Elizabeth has appeared as soloist with orchestras including the Louisville Orchestra, the Leipzig Mendelssohn Chamber Orchestra, the San Francisco Symphony Youth Orchestra, Symphony Parnassus, as a soloist for interdisciplinary projects at New World Symphony, and will appear as a soloist with the Santa Rosa Symphony later this season. She has been presented as a soloist and chamber musician at venues including the Kennedy Center, Davies Symphony Hall, Herbst Theater, Merkin Hall, Carnegie’s Weill Hall, Leipzig’s Hochschule für Musik, and her live solo performances have been nationally broadcast on NPR and public radio. She has appeared at festivals including Tanglewood, Britt, Sarasota, Aspen, Toronto Summer Music, Icicle Creek, and Banff Centre.
Working with the Bridge Arts Ensemble, Stony Brook University, and the Ross McKee Foundation, Elizabeth has produced concerts, lectures, and workshops for music students and was honored with the Father Merlet Award from Pro Musicis for her work training high school music students in community engagement.

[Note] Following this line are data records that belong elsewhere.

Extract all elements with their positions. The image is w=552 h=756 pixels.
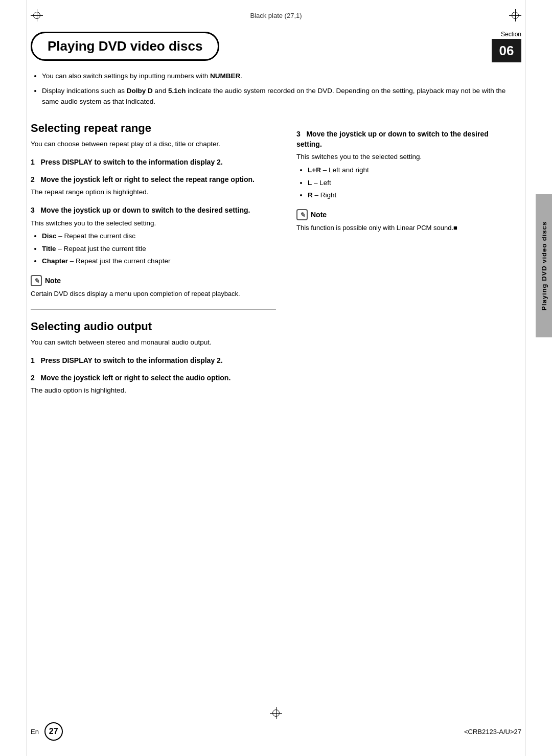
- bottom-info: En 27 <CRB2123-A/U>27: [0, 722, 552, 741]
- repeat-note: ✎ Note Certain DVD discs display a menu …: [31, 275, 276, 299]
- right-margin-line: [525, 0, 525, 756]
- right-note-title: Note: [311, 211, 327, 219]
- list-item: Chapter – Repeat just the current chapte…: [42, 256, 276, 267]
- top-bar: Black plate (27,1): [0, 0, 552, 27]
- plate-text: Black plate (27,1): [250, 12, 302, 19]
- reg-mark-bottom: [270, 707, 282, 719]
- repeat-step3-body: This switches you to the selected settin…: [31, 218, 276, 229]
- right-step3-bullets: L+R – Left and right L – Left R – Right: [296, 165, 511, 201]
- page-title-box: Playing DVD video discs: [31, 32, 219, 61]
- divider: [31, 309, 276, 310]
- list-item: Title – Repeat just the current title: [42, 243, 276, 255]
- repeat-step2-body: The repeat range option is highlighted.: [31, 187, 276, 198]
- left-margin-line: [27, 0, 27, 756]
- repeat-step1-heading: 1 Press DISPLAY to switch to the informa…: [31, 157, 276, 167]
- list-item: Disc – Repeat the current disc: [42, 231, 276, 242]
- list-item: L+R – Left and right: [308, 165, 511, 176]
- right-note: ✎ Note This function is possible only wi…: [296, 209, 511, 233]
- col-right: 3 Move the joystick up or down to switch…: [296, 122, 511, 398]
- side-tab: Playing DVD video discs: [536, 194, 552, 337]
- repeat-step2-heading: 2 Move the joystick left or right to sel…: [31, 174, 276, 185]
- main-content: Playing DVD video discs You can also swi…: [0, 32, 552, 398]
- col-left: Selecting repeat range You can choose be…: [31, 122, 276, 398]
- audio-step1-heading: 1 Press DISPLAY to switch to the informa…: [31, 355, 276, 365]
- section-number: 06: [492, 39, 521, 62]
- crb-code: <CRB2123-A/U>27: [464, 728, 521, 736]
- audio-step2-heading: 2 Move the joystick left or right to sel…: [31, 373, 276, 383]
- reg-mark-top-right: [509, 9, 521, 21]
- audio-output-heading: Selecting audio output: [31, 320, 276, 333]
- right-step3-heading: 3 Move the joystick up or down to switch…: [296, 129, 511, 150]
- intro-bullet-1: You can also switch settings by inputtin…: [42, 71, 521, 82]
- page-lang: En 27: [31, 722, 63, 741]
- list-item: L – Left: [308, 177, 511, 189]
- intro-bullet-2: Display indications such as Dolby D and …: [42, 86, 521, 107]
- list-item: R – Right: [308, 190, 511, 201]
- reg-mark-top-left: [31, 9, 43, 21]
- repeat-step3-heading: 3 Move the joystick up or down to switch…: [31, 205, 276, 215]
- page-number: 27: [44, 722, 63, 741]
- section-label: Section: [501, 31, 521, 38]
- right-note-text: This function is possible only with Line…: [296, 223, 511, 233]
- right-note-icon: ✎: [296, 209, 308, 220]
- section-area: Section 06: [492, 31, 521, 62]
- page-title: Playing DVD video discs: [48, 38, 202, 54]
- right-note-header: ✎ Note: [296, 209, 511, 220]
- note-title: Note: [45, 277, 61, 285]
- note-icon: ✎: [31, 275, 42, 286]
- side-tab-text: Playing DVD video discs: [540, 221, 548, 311]
- note-header: ✎ Note: [31, 275, 276, 286]
- audio-step2-body: The audio option is highlighted.: [31, 385, 276, 396]
- repeat-range-heading: Selecting repeat range: [31, 122, 276, 135]
- right-step3-body: This switches you to the selected settin…: [296, 152, 511, 163]
- repeat-step3-bullets: Disc – Repeat the current disc Title – R…: [31, 231, 276, 267]
- intro-bullets: You can also switch settings by inputtin…: [31, 71, 521, 107]
- two-col-layout: Selecting repeat range You can choose be…: [31, 122, 521, 398]
- page: Black plate (27,1) Section 06 Playing DV…: [0, 0, 552, 756]
- note-text: Certain DVD discs display a menu upon co…: [31, 289, 276, 299]
- bottom-bar: En 27 <CRB2123-A/U>27: [0, 707, 552, 741]
- repeat-range-intro: You can choose between repeat play of a …: [31, 139, 276, 150]
- audio-output-intro: You can switch between stereo and monaur…: [31, 337, 276, 348]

A native of San Francisco, Elizabeth began her training in piano and double bass at the San Francisco Conservatory of Music under Paul Hersh and Stephen Tramontozzi. She was awarded a Doctor of Musical Arts from Stony Brook University where she studied with Gilbert Kalish. Other important mentors in her musical development include Robert Levin, the Emerson String Quartet, Christina Dahl, Wu Han, Mark Sokol, Emmanuel Ax, and Arthur Haas.